>>>>>
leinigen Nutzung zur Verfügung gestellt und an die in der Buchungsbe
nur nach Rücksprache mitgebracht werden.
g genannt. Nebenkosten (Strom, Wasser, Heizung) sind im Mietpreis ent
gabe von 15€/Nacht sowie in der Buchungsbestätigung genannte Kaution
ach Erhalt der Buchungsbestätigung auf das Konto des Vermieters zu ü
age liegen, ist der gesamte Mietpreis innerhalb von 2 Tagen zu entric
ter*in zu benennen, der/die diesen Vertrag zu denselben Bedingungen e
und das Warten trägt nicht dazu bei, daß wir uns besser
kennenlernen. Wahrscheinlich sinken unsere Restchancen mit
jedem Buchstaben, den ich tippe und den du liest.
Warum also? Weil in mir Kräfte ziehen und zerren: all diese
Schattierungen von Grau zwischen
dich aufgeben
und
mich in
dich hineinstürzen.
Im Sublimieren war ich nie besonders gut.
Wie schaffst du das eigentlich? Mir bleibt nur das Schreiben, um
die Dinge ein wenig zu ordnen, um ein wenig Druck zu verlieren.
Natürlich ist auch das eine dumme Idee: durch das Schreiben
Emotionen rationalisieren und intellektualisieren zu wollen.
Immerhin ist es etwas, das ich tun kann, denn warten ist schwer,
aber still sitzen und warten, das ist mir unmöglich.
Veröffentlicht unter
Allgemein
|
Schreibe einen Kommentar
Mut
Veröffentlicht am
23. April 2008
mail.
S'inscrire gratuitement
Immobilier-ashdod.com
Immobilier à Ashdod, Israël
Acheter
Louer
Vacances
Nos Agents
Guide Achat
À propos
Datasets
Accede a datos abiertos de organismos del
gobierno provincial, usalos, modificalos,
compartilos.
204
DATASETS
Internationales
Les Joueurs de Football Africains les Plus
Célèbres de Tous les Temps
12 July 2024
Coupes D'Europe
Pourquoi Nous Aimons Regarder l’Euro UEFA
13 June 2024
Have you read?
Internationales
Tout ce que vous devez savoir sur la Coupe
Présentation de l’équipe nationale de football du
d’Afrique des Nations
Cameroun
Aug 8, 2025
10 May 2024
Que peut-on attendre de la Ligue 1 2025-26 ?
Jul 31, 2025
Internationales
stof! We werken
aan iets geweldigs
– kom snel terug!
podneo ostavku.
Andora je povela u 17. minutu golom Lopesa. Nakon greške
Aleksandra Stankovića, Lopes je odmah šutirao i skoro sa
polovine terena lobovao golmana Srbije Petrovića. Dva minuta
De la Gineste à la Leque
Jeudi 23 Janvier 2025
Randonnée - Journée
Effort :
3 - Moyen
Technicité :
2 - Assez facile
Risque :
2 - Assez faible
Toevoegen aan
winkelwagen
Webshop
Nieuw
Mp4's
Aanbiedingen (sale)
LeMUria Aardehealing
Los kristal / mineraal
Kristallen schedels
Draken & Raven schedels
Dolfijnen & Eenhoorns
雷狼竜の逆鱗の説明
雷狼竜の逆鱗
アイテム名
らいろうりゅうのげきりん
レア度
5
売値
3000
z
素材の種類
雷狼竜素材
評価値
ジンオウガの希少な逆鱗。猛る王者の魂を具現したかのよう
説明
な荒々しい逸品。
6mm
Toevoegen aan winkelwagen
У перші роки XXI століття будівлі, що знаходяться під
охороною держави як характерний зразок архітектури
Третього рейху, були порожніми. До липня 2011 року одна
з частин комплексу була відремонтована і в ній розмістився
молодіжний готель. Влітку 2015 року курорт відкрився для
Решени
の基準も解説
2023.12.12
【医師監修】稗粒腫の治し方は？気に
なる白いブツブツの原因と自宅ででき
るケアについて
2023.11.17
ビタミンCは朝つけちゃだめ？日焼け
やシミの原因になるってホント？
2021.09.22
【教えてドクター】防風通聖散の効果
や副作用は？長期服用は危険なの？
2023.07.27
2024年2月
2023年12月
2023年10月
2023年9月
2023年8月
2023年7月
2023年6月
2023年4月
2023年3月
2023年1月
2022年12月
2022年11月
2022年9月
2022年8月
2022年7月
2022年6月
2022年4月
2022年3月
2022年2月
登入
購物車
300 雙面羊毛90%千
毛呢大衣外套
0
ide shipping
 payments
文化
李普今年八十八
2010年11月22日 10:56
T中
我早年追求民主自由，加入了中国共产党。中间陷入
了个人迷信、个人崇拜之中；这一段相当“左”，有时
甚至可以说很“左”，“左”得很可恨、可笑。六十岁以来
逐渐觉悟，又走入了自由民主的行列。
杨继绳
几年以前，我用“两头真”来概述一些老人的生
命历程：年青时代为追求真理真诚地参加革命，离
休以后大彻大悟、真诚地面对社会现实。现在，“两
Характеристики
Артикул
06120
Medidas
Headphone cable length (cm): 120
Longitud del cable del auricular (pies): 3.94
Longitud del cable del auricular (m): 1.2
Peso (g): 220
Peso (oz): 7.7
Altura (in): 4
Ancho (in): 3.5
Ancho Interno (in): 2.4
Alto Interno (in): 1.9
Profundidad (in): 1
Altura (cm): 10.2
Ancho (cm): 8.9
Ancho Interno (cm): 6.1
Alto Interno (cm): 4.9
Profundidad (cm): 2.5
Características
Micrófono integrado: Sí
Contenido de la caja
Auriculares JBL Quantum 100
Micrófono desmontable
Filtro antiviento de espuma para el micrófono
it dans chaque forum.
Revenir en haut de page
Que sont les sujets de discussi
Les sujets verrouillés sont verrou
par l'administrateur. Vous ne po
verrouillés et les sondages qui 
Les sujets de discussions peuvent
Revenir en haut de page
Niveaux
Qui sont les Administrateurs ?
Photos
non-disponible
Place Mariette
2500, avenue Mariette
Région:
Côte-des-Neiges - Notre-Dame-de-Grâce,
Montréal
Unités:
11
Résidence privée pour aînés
<<<<<
Output exactly the lines from the one holding "や副作用は？長期服用は危険なの？" to the end of the material above, with both ends included.

や副作用は？長期服用は危険なの？
2023.07.27
2024年2月
2023年12月
2023年10月
2023年9月
2023年8月
2023年7月
2023年6月
2023年4月
2023年3月
2023年1月
2022年12月
2022年11月
2022年9月
2022年8月
2022年7月
2022年6月
2022年4月
2022年3月
2022年2月
登入
購物車
300 雙面羊毛90%千
毛呢大衣外套
0
ide shipping
 payments
文化
李普今年八十八
2010年11月22日 10:56
T中
我早年追求民主自由，加入了中国共产党。中间陷入
了个人迷信、个人崇拜之中；这一段相当“左”，有时
甚至可以说很“左”，“左”得很可恨、可笑。六十岁以来
逐渐觉悟，又走入了自由民主的行列。
杨继绳
几年以前，我用“两头真”来概述一些老人的生
命历程：年青时代为追求真理真诚地参加革命，离
休以后大彻大悟、真诚地面对社会现实。现在，“两
Характеристики
Артикул
06120
Medidas
Headphone cable length (cm): 120
Longitud del cable del auricular (pies): 3.94
Longitud del cable del auricular (m): 1.2
Peso (g): 220
Peso (oz): 7.7
Altura (in): 4
Ancho (in): 3.5
Ancho Interno (in): 2.4
Alto Interno (in): 1.9
Profundidad (in): 1
Altura (cm): 10.2
Ancho (cm): 8.9
Ancho Interno (cm): 6.1
Alto Interno (cm): 4.9
Profundidad (cm): 2.5
Características
Micrófono integrado: Sí
Contenido de la caja
Auriculares JBL Quantum 100
Micrófono desmontable
Filtro antiviento de espuma para el micrófono
it dans chaque forum.
Revenir en haut de page
Que sont les sujets de discussi
Les sujets verrouillés sont verrou
par l'administrateur. Vous ne po
verrouillés et les sondages qui 
Les sujets de discussions peuvent
Revenir en haut de page
Niveaux
Qui sont les Administrateurs ?
Photos
non-disponible
Place Mariette
2500, avenue Mariette
Région:
Côte-des-Neiges - Notre-Dame-de-Grâce,
Montréal
Unités:
11
Résidence privée pour aînés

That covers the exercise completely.